Kestnbaum added that she fears the outside community may confuse the new fledgling public service group's programs with PBH efforts. Saying this has already happened once, she noted that such confusion might have been avoided had the University allowed PBH's graduate secretary to coordinate the new program.

But Fox, who chaired the committee which created the new program, said he does not believe the public service group would interfere with PBH's already founded programs. Earlier this week he compared the two groups to intramural and varsity football teams, saying. "They don't interfere with each other, do they?"

The original controversy stemmed from a difference in interpretation of a statement made in the report of the committee that established the new public service program: "...it might be best to have the Director and the Graduate Secretary be the same person."

Kestnbaum said she and other PBH officials interpreted this statement as a firm commitment on the University's part, but Fox noted that it left the question open-ended.

Fox also cited a letter he received from Reverend Peter J. Gomes, Plummer Professor of Christian Morals and chairman of the PBH faculty committee, "applauding" an "open search," and said this indicated that PBH concurred with the decision.

However, Kestnbaum noted that while Gomes wrote "it is probably in the best interest" of both groups to maintain a separation at the governing level (faculty committee), he added that "a shared administration of separate programs is in my view not only possible, but desirable."

Despite the original disagreement, the two groups are now working together.
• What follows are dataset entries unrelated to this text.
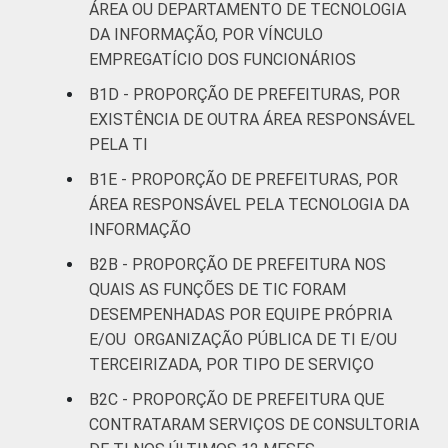
ÁREA OU DEPARTAMENTO DE TECNOLOGIA
DA INFORMAÇÃO, POR VÍNCULO
EMPREGATÍCIO DOS FUNCIONÁRIOS
B1D - PROPORÇÃO DE PREFEITURAS, POR
EXISTÊNCIA DE OUTRA ÁREA RESPONSÁVEL
PELA TI
B1E - PROPORÇÃO DE PREFEITURAS, POR
ÁREA RESPONSÁVEL PELA TECNOLOGIA DA
INFORMAÇÃO
B2B - PROPORÇÃO DE PREFEITURA NOS
QUAIS AS FUNÇÕES DE TIC FORAM
DESEMPENHADAS POR EQUIPE PRÓPRIA
E/OU ORGANIZAÇÃO PÚBLICA DE TI E/OU
TERCEIRIZADA, POR TIPO DE SERVIÇO
B2C - PROPORÇÃO DE PREFEITURA QUE
CONTRATARAM SERVIÇOS DE CONSULTORIA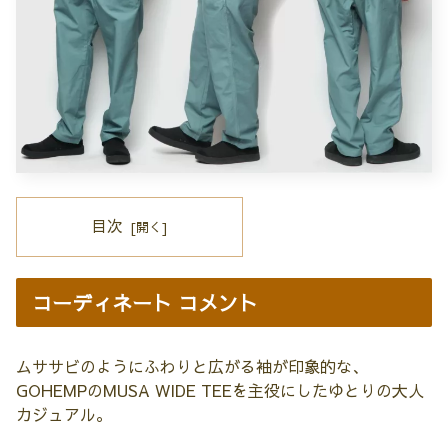
目次
コーディネート コメント
ムササビのようにふわりと広がる袖が印象的な、
GOHEMPのMUSA WIDE TEEを主役にしたゆとりの大人
カジュアル。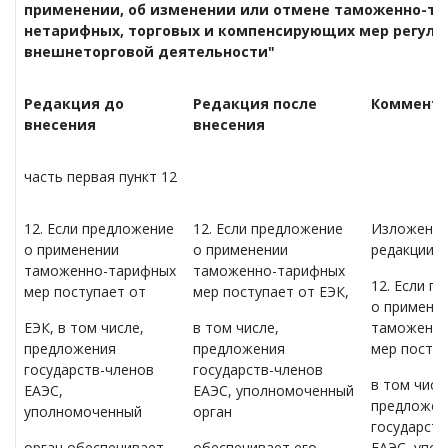
применении, об изменении или отмене таможенно-та
нетарифных, торговых и компенсирующих мер регули
внешнеторговой деятельности"
Редакция до
Редакция после
Коммент
внесения
внесения
часть первая пункт 12
12. Если предложение
12. Если предложение
Изложен в
о применении
о применении
редакции:
таможенно-тарифных
таможенно-тарифных
12. Если п
мер поступает от
мер поступает от ЕЭК,
о примене
ЕЭК, в том числе,
в том числе,
таможенно
предложения
предложения
мер поступ
государств-членов
государств-членов
в том числ
ЕАЭС,
ЕАЭС, уполномоченный
предложен
уполномоченный
орган
государств
орган обеспечивает
обеспечивает его
ЕАЭС, упо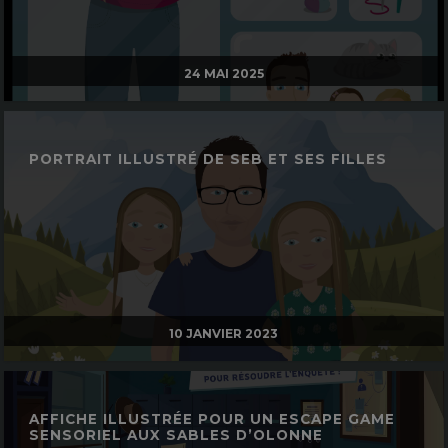
24 MAI 2025
PORTRAIT ILLUSTRÉ DE SEB ET SES FILLES
10 JANVIER 2023
AFFICHE ILLUSTRÉE POUR UN ESCAPE GAME
SENSORIEL AUX SABLES D’OLONNE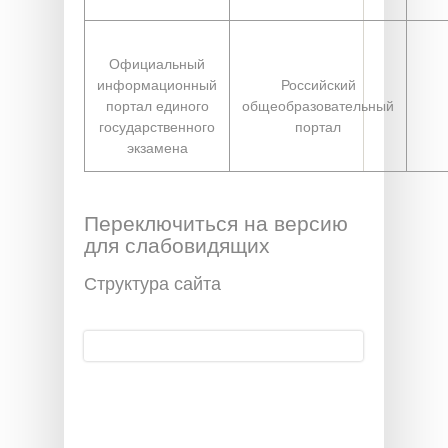
Официальный
информационный
Российский
портал единого
общеобразовательный
государственного
портал
экзамена
Переключиться на версию
для слабовидящих
Структура сайта
Поиск
Форма поиска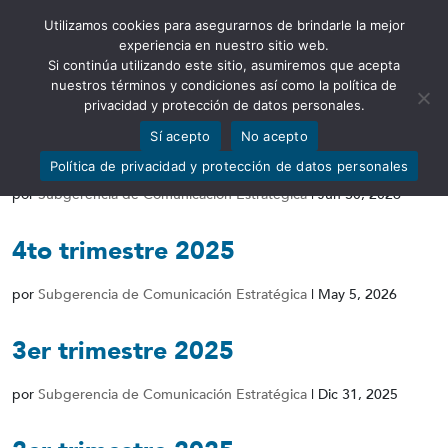
Utilizamos cookies para asegurarnos de brindarle la mejor
Abrir barra de herramientas
experiencia en nuestro sitio web.
Si continúa utilizando este sitio, asumiremos que acepta
nuestros términos y condiciones así como la política de
privacidad y protección de datos personales.
Sí acepto
No acepto
1er. trimestre 2026
Política de privacidad y protección de datos personales
por
Subgerencia de Comunicación Estratégica
|
Jun 30, 2026
4to trimestre 2025
por
Subgerencia de Comunicación Estratégica
|
May 5, 2026
3er trimestre 2025
por
Subgerencia de Comunicación Estratégica
|
Dic 31, 2025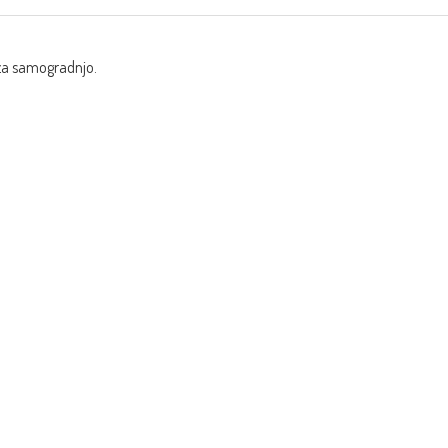
za samogradnjo.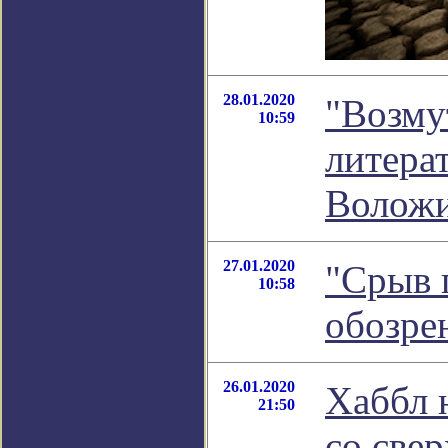
28.01.2020
"Возму
10:59
литера
Волож
27.01.2020
"Срыв 
10:58
обозре
26.01.2020
Хаббл 
21:50
со све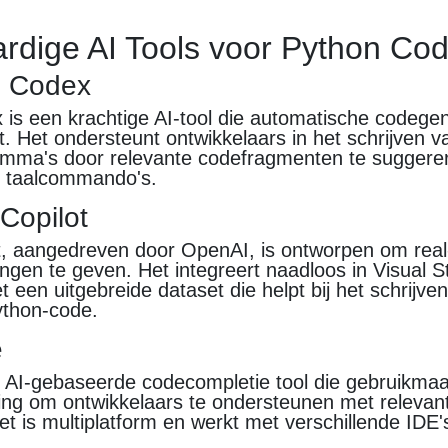
dige AI Tools voor Python Cod
I Codex
is een krachtige AI-tool die automatische codegen
. Het ondersteunt ontwikkelaars in het schrijven 
mma's door relevante codefragmenten te suggerer
ke taalcommando's.
Copilot
t, aangedreven door OpenAI, is ontworpen om real
ngen te geven. Het integreert naadloos in Visual 
et een uitgebreide dataset die helpt bij het schrijve
ython-code.
e
n AI-gebaseerde codecompletie tool die gebruikma
ing om ontwikkelaars te ondersteunen met relevan
t is multiplatform en werkt met verschillende IDE'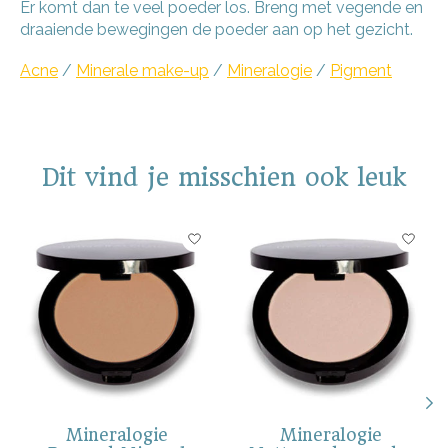
Er komt dan te veel poeder los. Breng met vegende en
draaiende bewegingen de poeder aan op het gezicht.
Acne
/
Minerale make-up
/
Mineralogie
/
Pigment
Dit vind je misschien ook leuk
Items van productcarrousel
Mineralogie
Mineralogie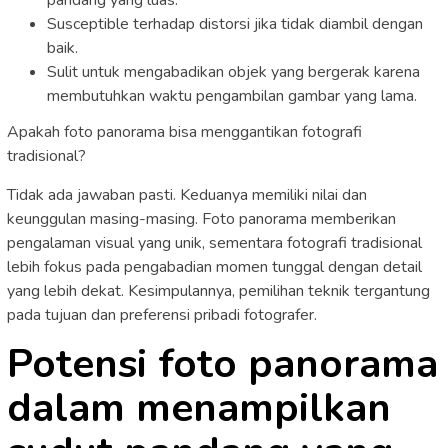
pandang yang luas.
Susceptible terhadap distorsi jika tidak diambil dengan
baik.
Sulit untuk mengabadikan objek yang bergerak karena
membutuhkan waktu pengambilan gambar yang lama.
Apakah foto panorama bisa menggantikan fotografi
tradisional?
Tidak ada jawaban pasti. Keduanya memiliki nilai dan
keunggulan masing-masing. Foto panorama memberikan
pengalaman visual yang unik, sementara fotografi tradisional
lebih fokus pada pengabadian momen tunggal dengan detail
yang lebih dekat. Kesimpulannya, pemilihan teknik tergantung
pada tujuan dan preferensi pribadi fotografer.
Potensi foto panorama
dalam menampilkan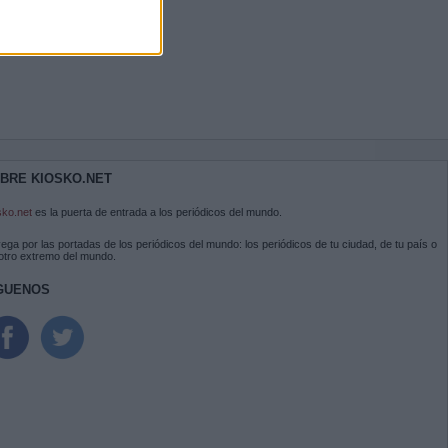
BRE KIOSKO.NET
sko.net
es la puerta de entrada a los periódicos del mundo.
ega por las portadas de los periódicos del mundo: los periódicos de tu ciudad, de tu país o
 otro extremo del mundo.
GUENOS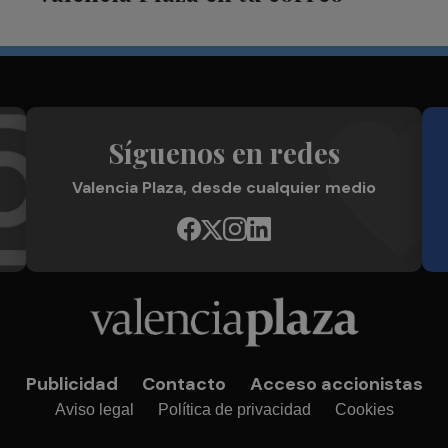
Síguenos en redes
Valencia Plaza, desde cualquier medio
Publicidad
Contacto
Acceso accionistas
Aviso legal
Política de privacidad
Cookies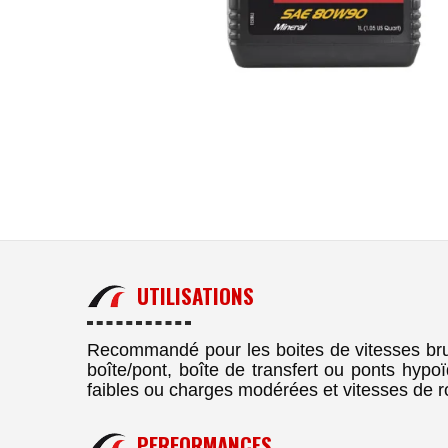
UTILISATIONS
Recommandé pour les boites de vitesses bru
boîte/pont, boîte de transfert ou ponts hypo
faibles ou charges modérées et vitesses de r
PERFORMANCES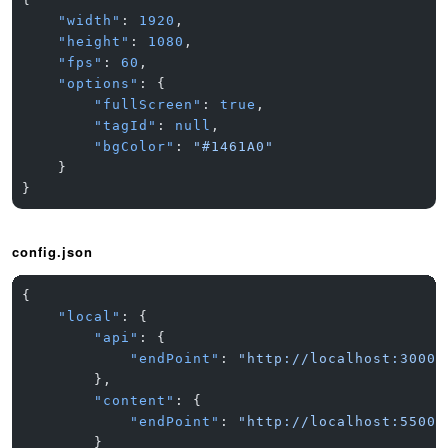
    "width"
: 
1920
,
    "height"
: 
1080
,
    "fps"
: 
60
,
    "options"
: {
        "fullScreen"
: 
true
,
        "tagId"
: 
null
,
        "bgColor"
: 
"#1461A0"
    }
}
config.json
{
    "local"
: {
        "api"
: {
            "endPoint"
: 
"http://localhost:3000/
        },
        "content"
: {
            "endPoint"
: 
"http://localhost:5500/
        }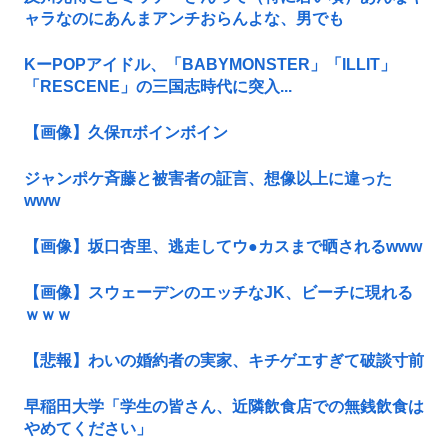
ャラなのにあんまアンチおらんよな、男でも
KーPOPアイドル、「BABYMONSTER」「ILLIT」
「RESCENE」の三国志時代に突入...
【画像】久保πボインボイン
ジャンポケ斉藤と被害者の証言、想像以上に違った
www
【画像】坂口杏里、逃走してウ●カスまで晒されるwww
【画像】スウェーデンのエッチなJK、ビーチに現れる
ｗｗｗ
【悲報】わいの婚約者の実家、キチゲエすぎて破談寸前
早稲田大学「学生の皆さん、近隣飲食店での無銭飲食は
やめてください」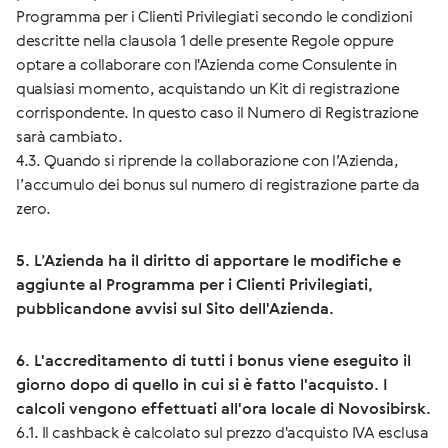
Programma per i Clienti Privilegiati secondo le condizioni
descritte nella clausola 1 delle presente Regole oppure
optare a collaborare con l'Azienda come Consulente in
qualsiasi momento, acquistando un Kit di registrazione
corrispondente. In questo caso il Numero di Registrazione
sarà cambiato.
4.3. Quando si riprende la collaborazione con l’Azienda,
l’accumulo dei bonus sul numero di registrazione parte da
zero.
5. L’Azienda ha il diritto di apportare le modifiche e
aggiunte al Programma per i Clienti Privilegiati,
pubblicandone avvisi sul Sito dell'Azienda.
6. L'accreditamento di tutti i bonus viene eseguito il
giorno dopo di quello in cui si è fatto l'acquisto. I
calcoli vengono effettuati all'ora locale di Novosibirsk.
6.1. Il cashback è calcolato sul prezzo d'acquisto IVA esclusa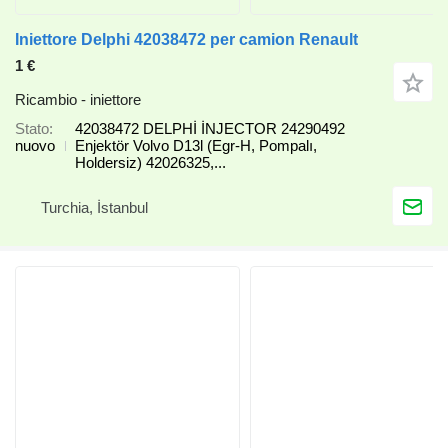
Iniettore Delphi 42038472 per camion Renault
1 €
Ricambio - iniettore
Stato
42038472 DELPHİ İNJECTOR 24290492
nuovo
Enjektör Volvo D13l (Egr-H, Pompalı,
Holdersiz) 42026325,...
Turchia, İstanbul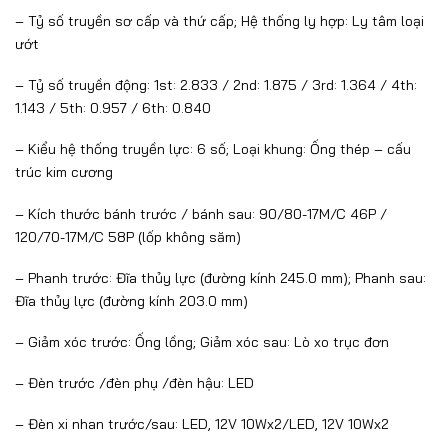
– Tỷ số truyền sơ cấp và thứ cấp; Hệ thống ly hợp: Ly tâm loại
ướt
– Tỷ số truyền động: 1st: 2.833 / 2nd: 1.875 / 3rd: 1.364 / 4th:
1.143 / 5th: 0.957 / 6th: 0.840
– Kiểu hệ thống truyền lực: 6 số; Loại khung: Ống thép – cấu
trúc kim cương
– Kích thước bánh trước / bánh sau: 90/80-17M/C 46P /
120/70-17M/C 58P (lốp không săm)
– Phanh trước: Đĩa thủy lực (đường kính 245.0 mm); Phanh sau:
Đĩa thủy lực (đường kính 203.0 mm)
– Giảm xóc trước: Ống lồng; Giảm xóc sau: Lò xo trục đơn
– Đèn trước /đèn phụ /đèn hậu: LED
– Đèn xi nhan trước/sau: LED, 12V 10Wx2/LED, 12V 10Wx2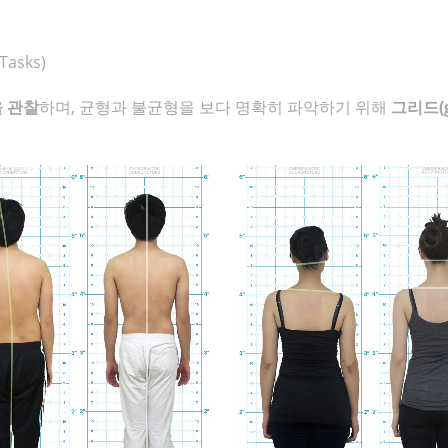
Tasks)
을 관찰
하며, 균형과 불균형을 보다 명확히 파악하기 위해
그리드(g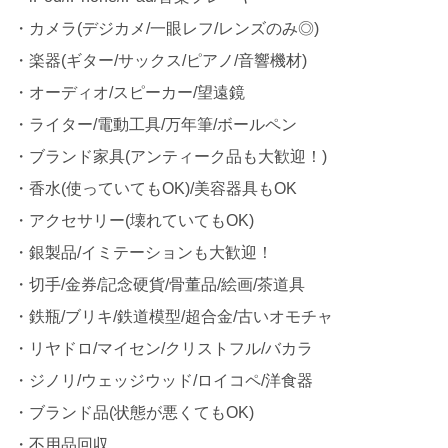
・カメラ(デジカメ/一眼レフ/レンズのみ◎)
・楽器(ギター/サックス/ピアノ/音響機材)
・オーディオ/スピーカー/望遠鏡
・ライター/電動工具/万年筆/ボールペン
・ブランド家具(アンティーク品も大歓迎！)
・香水(使っていてもOK)/美容器具もOK
・アクセサリー(壊れていてもOK)
・銀製品/イミテーションも大歓迎！
・切手/金券/記念硬貨/骨董品/絵画/茶道具
・鉄瓶/ブリキ/鉄道模型/超合金/古いオモチャ
・リヤドロ/マイセン/クリストフル/バカラ
・ジノリ/ウェッジウッド/ロイコペ/洋食器
・ブランド品(状態が悪くてもOK)
・不用品回収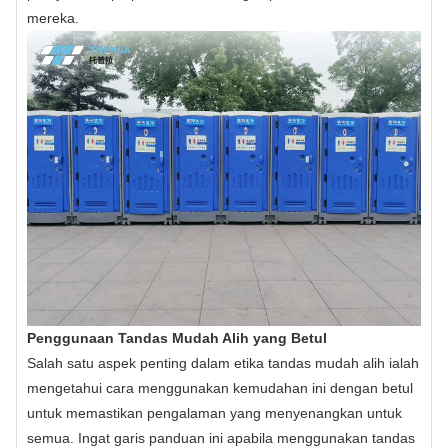
mereka.
Penggunaan Tandas Mudah Alih yang Betul
Salah satu aspek penting dalam etika tandas mudah alih ialah
mengetahui cara menggunakan kemudahan ini dengan betul
untuk memastikan pengalaman yang menyenangkan untuk
semua. Ingat garis panduan ini apabila menggunakan tandas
John Stern '82-4. a member of PBH's steering committee, said yesterday. "It is not the optimal situation, but we're working with it and living with it," he added.

Once the University-sponsored program gets into full swing, undergraduate secretaries in each House will be responsible for dispatching volunteers to different Cambridge and Boston communities. This year the University will subsidize the program with $2000 from a special discretionary fund at Bok's disposal. It will continue supporting the project for three years, after which time College officials say the program must either become self-supporting or disperse.